When I saw the HTML data, it seems that the table tab has not all data. But fortunately, I noticed that the object in the Javascript has all data you expect. So how about the following modified script?

Modified script:

In this modified script, the container-bound script of Spreadsheet is used. Of course, you can use the standalone type. But in that case, please modify SpreadsheetApp.getActiveSpreadsheet().

When you use this script, please copy and paste the following modified script to the script editor of Spreadsheet and set the sheet name, and run.
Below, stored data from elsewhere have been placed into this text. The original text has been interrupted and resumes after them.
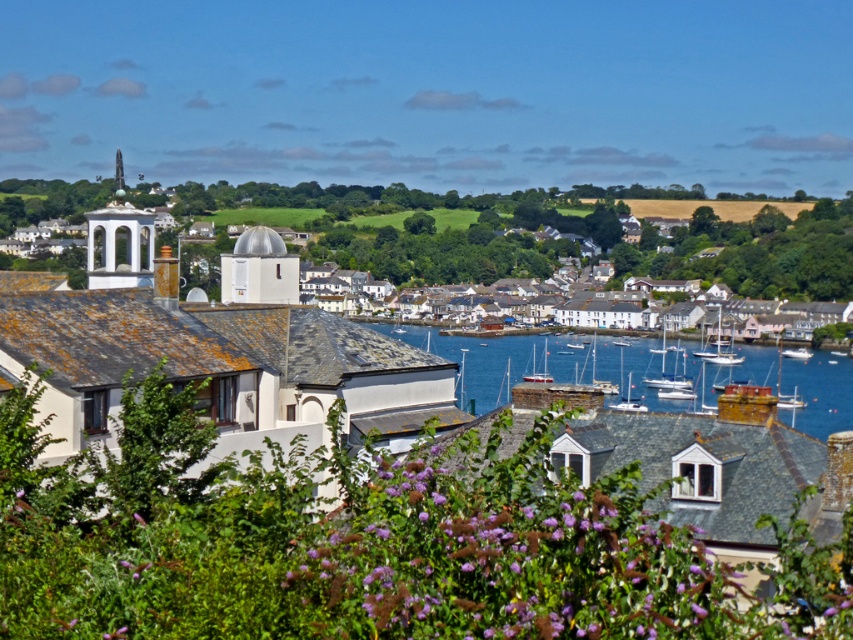 Who is shorter, white glossy sailboat at center-right or white sailboat at center?

white sailboat at center

Does point (693, 352) come farther from viewer compared to point (543, 376)?

That is True.

Is point (734, 362) farther from camera compared to point (525, 376)?

Yes, it is behind point (525, 376).

Image resolution: width=853 pixels, height=640 pixels. Identify the location of white glossy sailboat at center-right. (718, 348).

Can you confirm if white sailboat at center is taller than white glossy boat at center?

Yes, white sailboat at center is taller than white glossy boat at center.

You are a GUI agent. You are given a task and a screenshot of the screen. Output one action in this format:
    pyautogui.click(x=<x>, y=<y>)
    Task: Click on the white sailboat at center
    
    Given the screenshot: What is the action you would take?
    pyautogui.click(x=537, y=371)

Which is in front, point (534, 349) or point (621, 339)?

Positioned in front is point (534, 349).

The image size is (853, 640). Find the location of `white sailboat at center`. white sailboat at center is located at coordinates (537, 371).

Can you confirm if white stucco bell tower at upper left is positioned below white glossy boat at center?

No.

Find the location of a particular element. Image resolution: width=853 pixels, height=640 pixels. white stucco bell tower at upper left is located at coordinates (125, 241).

This screenshot has height=640, width=853. I want to click on white stucco bell tower at upper left, so click(x=125, y=241). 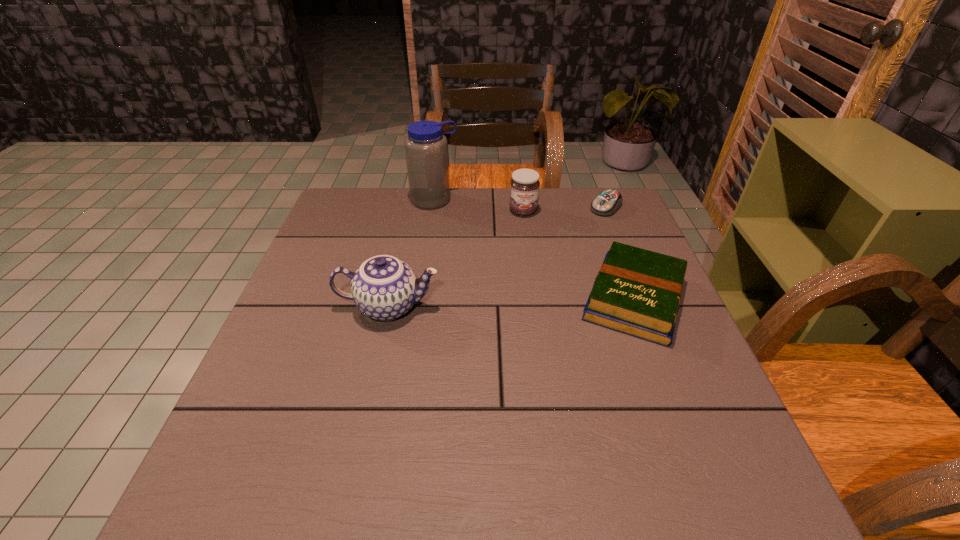 You are a GUI agent. You are given a task and a screenshot of the screen. Output one action in this format:
    pyautogui.click(x=<x>, y=<y>)
    Task: Click on the vacant spot on the desktop that is between the fourth shortest object and the book and is positioned with a carrying loop on the side of the water bottle
    The height and width of the screenshot is (540, 960).
    Given the screenshot: What is the action you would take?
    pyautogui.click(x=477, y=304)

What are the coordinates of `vacant space on the desktop that is between the chinaware and the book and is positioned on the front label of the jam` in the screenshot? It's located at (548, 302).

Locate an element on the screen. This screenshot has height=540, width=960. free spot on the desktop that is between the chinaware and the book and is positioned on the wheel side of the computer mouse is located at coordinates (500, 303). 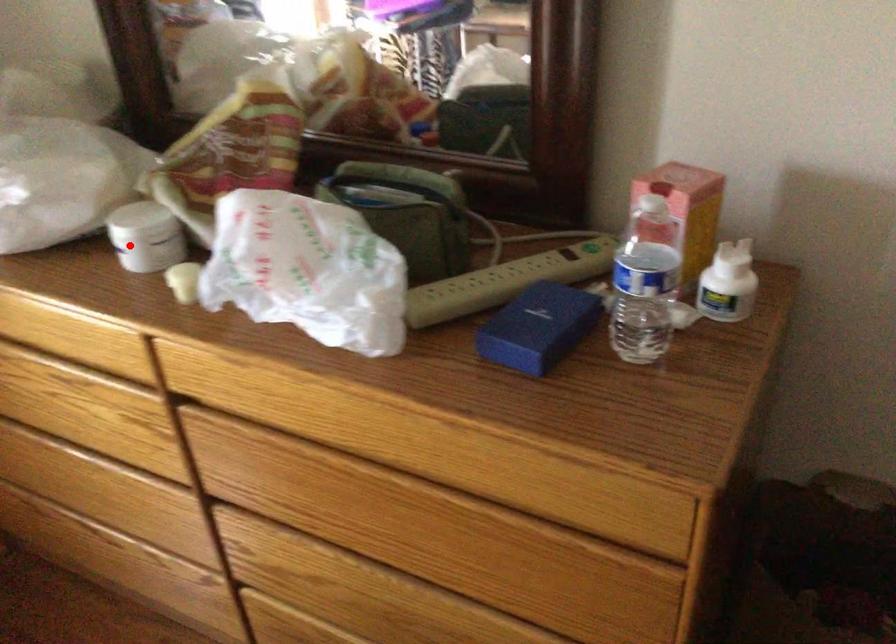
By this, all data is retrieved and put to the Spreadsheet.

function test() {
  const url = 'https://finance.yahoo.com/quote/CL%3DF/history?p=CL%3DF';
  const res = UrlFetchApp.fetch(url, { muteHttpExceptions: true }).getContentText();
  const $ = Cheerio.load(res);

  // I modified below script
  const data = $('script').toArray().reduce((ar, x) => {
    const c = $(x).get()[0].children;
    if (c.length > 0) {
      const d = c[0].data.trim().match(/({"context"[\s\S\w]+);\n}\(this\)\);/);
      if (d && d.length == 2) {
        ar.push(JSON.parse(d[1]));
      }
    }
    return ar;
  }, []);
  if (data.length == 0) throw new Error("No data.");
  const header = ["date","open","high","low","close","adjclose","volume"];
  const ar = data[0].context.dispatcher.stores.HistoricalPriceStore.prices.map(o => header.map(h => h == "date" ? new Date(o[h] * 1000) : (o[h] || "")));
  const sheet = SpreadsheetApp.getActiveSpreadsheet().getSheetByName("Sheet1"); // <--- Please set the sheet name you want to put the values.
  sheet.getRange(1, 1, ar.length, ar[0].length).setValues(ar);
}

Result:

When the above script is run, the following result is obtained.

enter image description here

References:

Heavyset answered 12/10, 2021 at 0:57 Comment(3)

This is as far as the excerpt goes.